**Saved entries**
☆ ☆ ☆ ☆ ☆

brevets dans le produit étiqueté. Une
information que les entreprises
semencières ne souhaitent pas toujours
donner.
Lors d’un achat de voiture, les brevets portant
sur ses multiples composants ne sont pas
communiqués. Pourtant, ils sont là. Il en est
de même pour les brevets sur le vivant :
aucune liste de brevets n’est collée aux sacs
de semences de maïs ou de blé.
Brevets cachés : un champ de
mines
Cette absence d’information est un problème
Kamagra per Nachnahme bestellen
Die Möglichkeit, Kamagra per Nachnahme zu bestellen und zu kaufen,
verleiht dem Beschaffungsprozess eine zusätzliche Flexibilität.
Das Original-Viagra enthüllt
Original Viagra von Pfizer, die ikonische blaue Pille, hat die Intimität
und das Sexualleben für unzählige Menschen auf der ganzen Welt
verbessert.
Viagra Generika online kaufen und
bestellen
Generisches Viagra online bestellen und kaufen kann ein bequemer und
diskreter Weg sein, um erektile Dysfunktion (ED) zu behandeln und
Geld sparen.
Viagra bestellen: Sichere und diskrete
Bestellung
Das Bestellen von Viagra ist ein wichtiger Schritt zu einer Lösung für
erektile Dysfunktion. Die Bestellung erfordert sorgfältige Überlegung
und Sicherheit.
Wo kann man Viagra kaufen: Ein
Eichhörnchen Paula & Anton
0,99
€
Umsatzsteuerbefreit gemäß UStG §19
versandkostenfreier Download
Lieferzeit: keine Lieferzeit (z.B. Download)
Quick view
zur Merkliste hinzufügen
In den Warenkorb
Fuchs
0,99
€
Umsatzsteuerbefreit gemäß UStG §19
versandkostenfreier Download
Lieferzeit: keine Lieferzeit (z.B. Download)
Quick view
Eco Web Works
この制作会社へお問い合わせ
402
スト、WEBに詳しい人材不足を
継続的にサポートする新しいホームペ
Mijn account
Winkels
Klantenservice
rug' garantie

☆ ☆ ☆ ☆ ☆

**Task statement**
Reproduce every line above that contains the string "information".

**Response to the task**
information que les entreprises
Cette absence d’information est un problème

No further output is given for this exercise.